2015-03-14 19:16 GMT+01:00 Kalle Rosenbaum <ka...@rosenbaum.se>:

> Den 14 mar 2015 00:59 skrev "Patrick Mccorry (PGR)" <
> patrick.mcco...@newcastle.ac.uk>:
> >
> > That all seems more complicated than it needs to be - the service you
> are paying knows that it had received a payment from some public key Q
> (regardless of script type, as all scripts require a public key).

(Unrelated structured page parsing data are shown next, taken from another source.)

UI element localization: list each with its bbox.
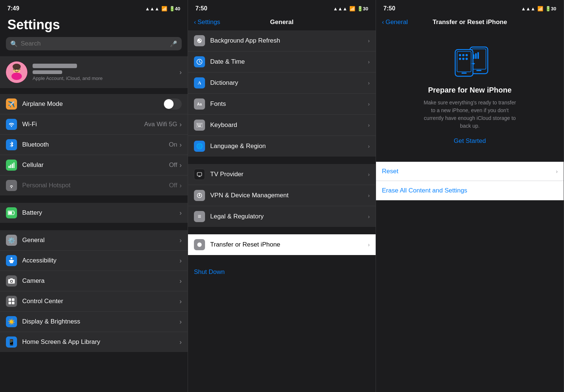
svg-rect-18 [9,302,11,304]
transfer-chevron: › [368,242,370,248]
home-screen-item[interactable]: 📱 Home Screen & App Library › [0,332,188,352]
cellular-value: Off [169,161,177,169]
cellular-label: Cellular [22,161,169,169]
hotspot-item[interactable]: Personal Hotspot Off › [0,175,188,195]
keyboard-icon [194,120,205,131]
svg-point-45 [462,54,464,56]
profile-chevron: › [179,68,182,76]
transfer-reset-item[interactable]: Transfer or Reset iPhone › [188,234,376,255]
cellular-item[interactable]: Cellular Off › [0,155,188,175]
battery-icon-1: 🔋40 [169,6,180,11]
get-started-button[interactable]: Get Started [454,137,486,145]
airplane-mode-toggle[interactable] [163,98,182,110]
transfer-reset-panel: 7:50 ▲▲▲ 📶 🔋30 ‹ General Transfer or Res… [376,0,564,392]
accessibility-icon [6,255,17,266]
prepare-desc: Make sure everything's ready to transfer… [422,99,518,130]
general-list-2: TV Provider › VPN & Device Management › … [188,164,376,227]
battery-item[interactable]: Battery › [0,203,188,223]
back-chevron-icon: ‹ [194,19,196,26]
general-chevron: › [179,237,182,244]
svg-point-49 [466,58,468,60]
svg-point-48 [462,58,464,60]
wifi-label: Wi-Fi [22,121,144,128]
control-center-item[interactable]: Control Center › [0,291,188,312]
hotspot-value: Off [169,182,177,189]
section-gap-3 [188,255,376,262]
dictionary-item[interactable]: A Dictionary › [188,73,376,94]
legal-label: Legal & Regulatory [210,213,368,220]
search-icon: 🔍 [10,40,18,47]
shutdown-button[interactable]: Shut Down [188,262,376,282]
svg-rect-9 [9,166,10,168]
reset-section: Reset › Erase All Content and Settings [376,162,564,200]
toggle-knob [164,99,174,109]
legal-item[interactable]: ≡ Legal & Regulatory › [188,206,376,227]
general-list: Background App Refresh › Date & Time › A… [188,30,376,157]
svg-rect-10 [10,165,11,168]
keyboard-item[interactable]: Keyboard › [188,115,376,136]
bluetooth-value: On [169,141,177,148]
fonts-icon: Aa [194,98,205,110]
tv-provider-item[interactable]: TV Provider › [188,164,376,185]
status-icons-3: ▲▲▲ 📶 🔋30 [521,6,556,11]
svg-rect-27 [199,125,199,125]
time-1: 7:49 [7,5,19,12]
home-screen-icon: 📱 [6,336,17,348]
hotspot-label: Personal Hotspot [22,182,169,189]
bg-refresh-item[interactable]: Background App Refresh › [188,30,376,51]
wifi-value: Ava Wifi 5G [144,121,177,128]
svg-rect-25 [201,124,202,124]
settings-panel: 7:49 ▲▲▲ 📶 🔋40 Settings 🔍 🎤 [0,0,188,392]
system-section: ⚙️ General › Accessibility › Camera › Co… [0,230,188,352]
hotspot-icon [6,180,17,191]
wifi-icon-1: 📶 [161,6,167,11]
svg-rect-22 [197,124,198,124]
camera-icon [6,275,17,287]
language-item[interactable]: 🌐 Language & Region › [188,136,376,157]
svg-rect-37 [476,70,481,71]
transfer-title: Transfer or Reset iPhone [433,19,507,26]
wifi-icon-3: 📶 [537,6,543,11]
date-time-label: Date & Time [210,58,368,66]
tv-provider-chevron: › [368,171,370,177]
reset-item[interactable]: Reset › [376,162,564,181]
svg-rect-43 [461,73,467,74]
fonts-item[interactable]: Aa Fonts › [188,94,376,115]
search-bar[interactable]: 🔍 🎤 [6,37,182,50]
bluetooth-item[interactable]: Bluetooth On › [0,135,188,155]
general-back-button[interactable]: ‹ Settings [194,19,220,26]
svg-rect-39 [475,53,477,59]
dictionary-icon: A [194,77,205,88]
home-screen-label: Home Screen & App Library [22,338,179,346]
back-label: Settings [198,19,220,26]
general-item[interactable]: ⚙️ General › [0,230,188,251]
bg-refresh-chevron: › [368,38,370,44]
camera-item[interactable]: Camera › [0,271,188,291]
accessibility-label: Accessibility [22,257,179,264]
vpn-label: VPN & Device Management [210,192,368,199]
wifi-icon [6,119,17,130]
signal-icon-3: ▲▲▲ [521,6,536,11]
vpn-item[interactable]: VPN & Device Management › [188,185,376,206]
profile-card[interactable]: Apple Account, iCloud, and more › [0,56,188,88]
status-bar-3: 7:50 ▲▲▲ 📶 🔋30 [376,0,564,14]
transfer-back-label: General [386,19,408,26]
display-item[interactable]: ☀️ Display & Brightness › [0,312,188,332]
erase-item[interactable]: Erase All Content and Settings [376,181,564,200]
signal-icon-1: ▲▲▲ [145,6,160,11]
bluetooth-icon [6,139,17,150]
svg-rect-23 [199,124,199,124]
svg-rect-17 [12,298,14,301]
control-center-chevron: › [179,298,182,305]
svg-rect-26 [197,125,198,125]
search-input[interactable] [21,40,167,47]
wifi-item[interactable]: Wi-Fi Ava Wifi 5G › [0,114,188,135]
date-time-item[interactable]: Date & Time › [188,51,376,73]
accessibility-item[interactable]: Accessibility › [0,251,188,271]
vpn-chevron: › [368,192,370,198]
airplane-mode-item[interactable]: ✈️ Airplane Mode [0,94,188,114]
signal-icon-2: ▲▲▲ [333,6,348,11]
svg-marker-50 [473,63,475,65]
transfer-back-button[interactable]: ‹ General [382,19,408,26]
dictionary-label: Dictionary [210,79,368,87]
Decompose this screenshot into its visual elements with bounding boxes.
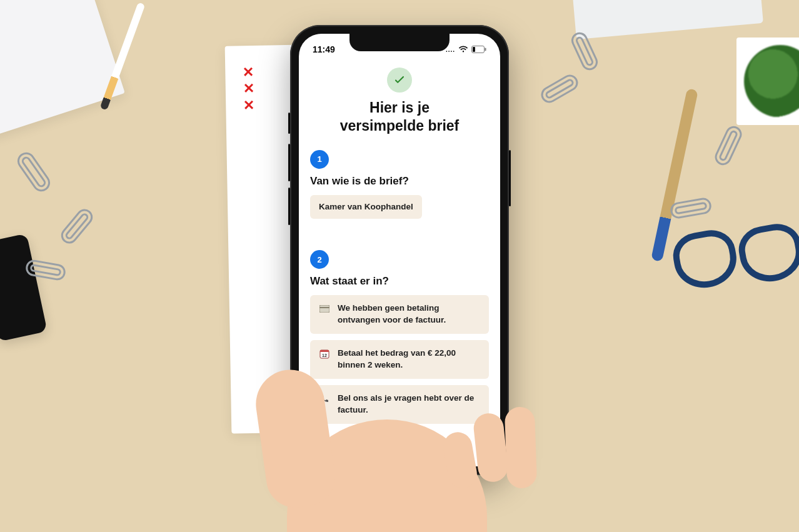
cellular-icon: .... — [446, 46, 455, 53]
paperclip-icon — [58, 206, 96, 247]
svg-rect-4 — [319, 307, 329, 308]
sender-card: Kamer van Koophandel — [310, 195, 422, 219]
step-badge-2: 2 — [310, 250, 329, 269]
svg-rect-3 — [319, 305, 329, 313]
wifi-icon — [458, 46, 468, 53]
card-icon — [319, 303, 330, 314]
summary-item: Bel ons als je vragen hebt over de factu… — [310, 385, 489, 424]
summary-item: We hebben geen betaling ontvangen voor d… — [310, 295, 489, 334]
calendar-icon: 12 — [319, 348, 330, 359]
paperclip-icon — [14, 149, 53, 194]
svg-rect-1 — [485, 48, 486, 51]
success-check-icon — [387, 68, 412, 93]
section-heading-sender: Van wie is de brief? — [310, 175, 489, 188]
section-heading-content: Wat staat er in? — [310, 275, 489, 288]
status-time: 11:49 — [313, 44, 335, 54]
phone-screen: 11:49 .... Hier is je versimpelde brief — [299, 34, 500, 466]
svg-text:12: 12 — [322, 353, 327, 358]
summary-text: Bel ons als je vragen hebt over de factu… — [338, 393, 480, 416]
phone-icon — [319, 393, 330, 404]
desk-notebook — [0, 0, 125, 138]
app-content[interactable]: Hier is je versimpelde brief 1 Van wie i… — [299, 64, 500, 466]
paperclip-icon — [669, 196, 713, 219]
battery-icon — [471, 46, 486, 53]
summary-item: 12 Betaal het bedrag van € 22,00 binnen … — [310, 340, 489, 379]
phone-frame: 11:49 .... Hier is je versimpelde brief — [290, 25, 509, 475]
step-badge-1: 1 — [310, 150, 329, 169]
paperclip-icon — [712, 124, 744, 168]
paperclip-icon — [538, 72, 581, 106]
desk-glasses — [674, 225, 799, 300]
summary-text: We hebben geen betaling ontvangen voor d… — [338, 303, 480, 326]
sender-name: Kamer van Koophandel — [319, 201, 413, 213]
desk-plant — [736, 38, 799, 125]
phone-notch — [349, 34, 450, 51]
summary-text: Betaal het bedrag van € 22,00 binnen 2 w… — [338, 348, 480, 371]
desk-keyboard — [572, 0, 763, 39]
svg-rect-2 — [473, 47, 475, 52]
page-title: Hier is je versimpelde brief — [310, 99, 489, 135]
svg-rect-6 — [320, 350, 329, 352]
desk-phone — [0, 233, 48, 341]
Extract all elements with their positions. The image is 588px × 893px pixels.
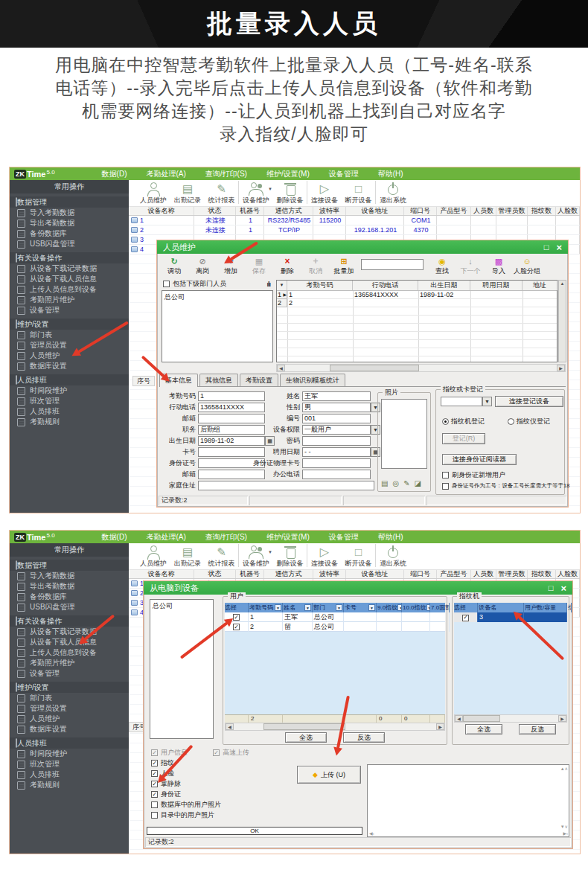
sidebar-entry[interactable]: 考勤规则 — [10, 780, 129, 790]
scrollbar-thumb[interactable] — [263, 723, 345, 730]
device-column-header[interactable]: 状态 — [194, 207, 236, 215]
device-column-header[interactable]: 产品型号 — [437, 207, 471, 215]
dialog-toolbar-button[interactable]: ⊞ 批量加 — [330, 257, 358, 276]
toolbar-button[interactable]: 退出系统 — [376, 544, 410, 567]
field-input[interactable]: 001 — [302, 414, 371, 423]
device-column-header[interactable]: 端口号 — [404, 570, 437, 578]
toolbar-button[interactable]: 设备维护 — [239, 181, 273, 204]
sidebar-entry[interactable]: 从设备下载人员信息 — [10, 637, 129, 647]
device-column-header[interactable]: 人脸数 — [556, 207, 580, 215]
menu-item[interactable]: 设备管理 — [319, 169, 368, 179]
edit-photo-icon[interactable]: ✎ — [403, 479, 409, 487]
sidebar-entry[interactable]: 从设备下载人员信息 — [10, 274, 129, 284]
device-column-header[interactable]: 人员数 — [471, 207, 496, 215]
scroll-down-icon[interactable]: ∨ — [560, 824, 568, 829]
scroll-right-icon[interactable] — [558, 715, 566, 722]
upload-option-checkbox[interactable]: ✓ 身份证 — [151, 790, 221, 799]
user-horizontal-scrollbar[interactable] — [225, 723, 445, 731]
sidebar-entry[interactable]: 设备管理 — [10, 305, 129, 316]
field-input[interactable] — [302, 458, 371, 468]
device-column-header[interactable]: 端口号 — [404, 207, 437, 215]
connect-registration-device-button[interactable]: 连接登记设备 — [495, 396, 563, 407]
scrollbar-thumb[interactable] — [463, 715, 500, 722]
toolbar-button[interactable]: 退出系统 — [376, 181, 410, 204]
device-column-header[interactable]: 机器号 — [236, 570, 264, 578]
dialog-toolbar-button[interactable]: ⊘ 离岗 — [188, 257, 217, 276]
user-column-header[interactable]: 姓名 ▼ — [283, 603, 313, 612]
grid-vertical-scrollbar[interactable] — [557, 280, 566, 362]
sidebar-entry[interactable]: 时间段维护 — [10, 749, 129, 759]
sidebar-entry[interactable]: 考勤规则 — [10, 417, 129, 427]
tab[interactable]: 考勤设置 — [240, 374, 278, 386]
device-column-header[interactable]: 产品型号 — [437, 570, 471, 578]
sidebar-entry[interactable]: 考勤照片维护 — [10, 658, 129, 668]
user-column-header[interactable]: 考勤号码 ▼ — [249, 603, 283, 612]
dialog-toolbar-button[interactable]: ◉ 查找 — [428, 257, 456, 276]
device-column-header[interactable]: 指纹数 — [528, 570, 556, 578]
fingerprint-machine-radio[interactable]: 指纹机登记 — [442, 417, 485, 426]
tab[interactable]: 其他信息 — [199, 374, 238, 386]
device-column-header[interactable]: 波特率 — [313, 207, 346, 215]
close-icon[interactable] — [560, 583, 566, 594]
device-column-header[interactable]: 管理员数 — [496, 570, 528, 578]
menu-item[interactable]: 维护/设置(M) — [257, 169, 319, 179]
scroll-left-icon[interactable]: ‹ — [369, 830, 374, 836]
device-column-header[interactable]: 人脸数 — [556, 570, 580, 578]
toolbar-button[interactable]: 出勤记录 — [170, 181, 205, 204]
sidebar-entry[interactable]: 设备管理 — [10, 668, 129, 679]
sidebar-entry[interactable]: 导入考勤数据 — [10, 208, 129, 218]
menu-item[interactable]: 帮助(H) — [368, 532, 413, 542]
fingerprint-reader-radio[interactable]: 指纹仪登记 — [508, 417, 550, 426]
device-column-header[interactable]: 设备名称 — [129, 570, 194, 578]
upload-option-checkbox[interactable]: 目录中的用户照片 — [151, 810, 221, 820]
field-input[interactable] — [198, 481, 374, 490]
tree-node[interactable]: 总公司 — [153, 601, 211, 611]
camera-icon[interactable]: ◎ — [392, 479, 399, 487]
sidebar-entry[interactable]: 上传人员信息到设备 — [10, 284, 129, 295]
sidebar-entry[interactable]: 导出考勤数据 — [10, 218, 129, 228]
toolbar-button[interactable]: 删除设备 — [273, 181, 307, 204]
grid-column-header[interactable]: 行动电话 — [353, 281, 418, 290]
upload-option-checkbox[interactable]: ✓ 高速上传 — [213, 748, 249, 758]
sidebar-entry[interactable]: 数据管理 — [10, 560, 129, 571]
sidebar-entry[interactable]: 维护/设置 — [10, 319, 129, 330]
menu-item[interactable]: 查询/打印(S) — [196, 169, 257, 179]
include-sub-dept-checkbox[interactable]: 包括下级部门人员 ılı — [163, 279, 273, 289]
menu-item[interactable]: 考勤处理(A) — [137, 532, 196, 542]
sidebar-entry[interactable]: 从设备下载记录数据 — [10, 627, 129, 637]
grid-column-header[interactable]: 考勤号码 — [287, 281, 353, 290]
capture-photo-icon[interactable]: ◪ — [415, 479, 421, 487]
personnel-grid-row[interactable]: 2 2 — [277, 299, 557, 307]
toolbar-button[interactable]: 人员维护 — [136, 544, 170, 567]
scroll-up-icon[interactable] — [558, 280, 566, 362]
menu-item[interactable]: 设备管理 — [319, 532, 368, 542]
toolbar-button[interactable]: 删除设备 — [273, 544, 307, 567]
device-column-header[interactable]: 指 — [567, 603, 572, 612]
sidebar-entry[interactable]: 班次管理 — [10, 396, 129, 406]
maximize-icon[interactable] — [544, 243, 549, 252]
department-tree[interactable]: 总公司 — [162, 290, 273, 362]
user-column-header[interactable]: 10.0指纹 ▼ — [402, 603, 430, 612]
device-column-header[interactable]: 用户数/容量 — [524, 603, 567, 612]
register-button[interactable]: 登记(R) — [442, 433, 485, 444]
dialog-toolbar-button[interactable]: + 取消 — [301, 257, 330, 276]
toolbar-button[interactable]: 统计报表 — [205, 181, 239, 204]
sidebar-entry[interactable]: 管理员设置 — [10, 340, 129, 351]
field-input[interactable]: 男 — [302, 403, 371, 412]
sidebar-entry[interactable]: 数据管理 — [10, 196, 129, 208]
toolbar-button[interactable]: 断开设备 — [342, 544, 376, 567]
field-input[interactable] — [302, 470, 371, 479]
sidebar-entry[interactable]: 人员排班 — [10, 406, 129, 417]
user-row[interactable]: ✓ 2 留 总公司 — [225, 622, 445, 632]
device-column-header[interactable]: 通信方式 — [264, 207, 313, 215]
dialog-toolbar-button[interactable]: ▩ 导入 — [485, 257, 513, 276]
sidebar-entry[interactable]: 备份数据库 — [10, 228, 129, 239]
scroll-right-icon[interactable]: › — [563, 830, 568, 836]
device-column-header[interactable]: 指纹数 — [528, 207, 556, 215]
device-column-header[interactable]: 设备地址 — [346, 570, 404, 578]
device-horizontal-scrollbar[interactable] — [454, 714, 567, 723]
field-input[interactable]: 王军 — [302, 391, 371, 401]
device-column-header[interactable]: 通信方式 — [264, 570, 313, 578]
device-column-header[interactable]: 身... — [580, 207, 581, 215]
device-column-header[interactable]: 机器号 — [236, 207, 264, 215]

> The service knows it had received a payment from Q1, Q2,...,Qn. A tx may
> have multiple inputs and each input may have several public keys.
> >
> > So I want to rent a movie, they send me a challenge and I respond with a
> zero knowledge proof to demonstrate that I am the owner of Q, and as they
> know that Q made a payment - then there is a proof of payment - as this is
> provided by the time stamped transaction on the blockchain - in this sense
> you are bootstrapping trust from the blockchain.
> >
> Ok. Without knowing much about zero knowledge proof, i guess you'd need a
> challenge/response for each of the keys Q1,..,Qn. If we settle on only a
> single key, what key from what input should we use? One input may be a
> multisig (2 of 3) input. Is it ok to settle on only one of the multisig
> keys? Probably not. I'd say that we need 2 of 3 signatures (just as in a
> bitcoin transaction), and not necessarily the same two that made the
> payment.
> > For all of your scenarios, a simple challenge-response scheme would
> work. Adding an op_return makes the payment transaction worse as it is now
> distinguishable on the blockchain - you want use information that is
> already available on that transaction.
> I'm not sure I follow. Do you mean that it's a problem that the PoP itself
> reveals what transaction I'm proving? Well, maybe it is a problem under
> some circumstances. The least you can do to protect yourself from revealing
> information to third party is to communicate over secure channels. Could
> you please elaborate on this?
> Anyway, if both the client and the server knows what transaction to prove
> (ad-sign example) you are right that the tx info is kind of redundant. But
> if we don't send the tx hints from server to client, the client user must
> manually select the transaction to prove which makes the user experience
> worse.
> Thank you very much for your comments,
> /Kalle
> >
> > Sent from my iPhone
> >
> > On 13 Mar 2015, at 19:58, Kalle Rosenbaum <ka...@rosenbaum.se> wrote:
> >
> >> Hi all,
> >>
> >> I've been thinking about how a person can prove that she has made a
> payment. I came up with an idea I call Proof of Payment (PoP) and I would
> highly appreciate your comments. Has something like this been discussed
> somewhere before?
> >>
> >> Use cases
> >>
> >> There are several scenarios in which it would be useful to prove that
> you have paid for something. For example:
> >> A pre-paid hotel room where your PoP functions as a key to the door.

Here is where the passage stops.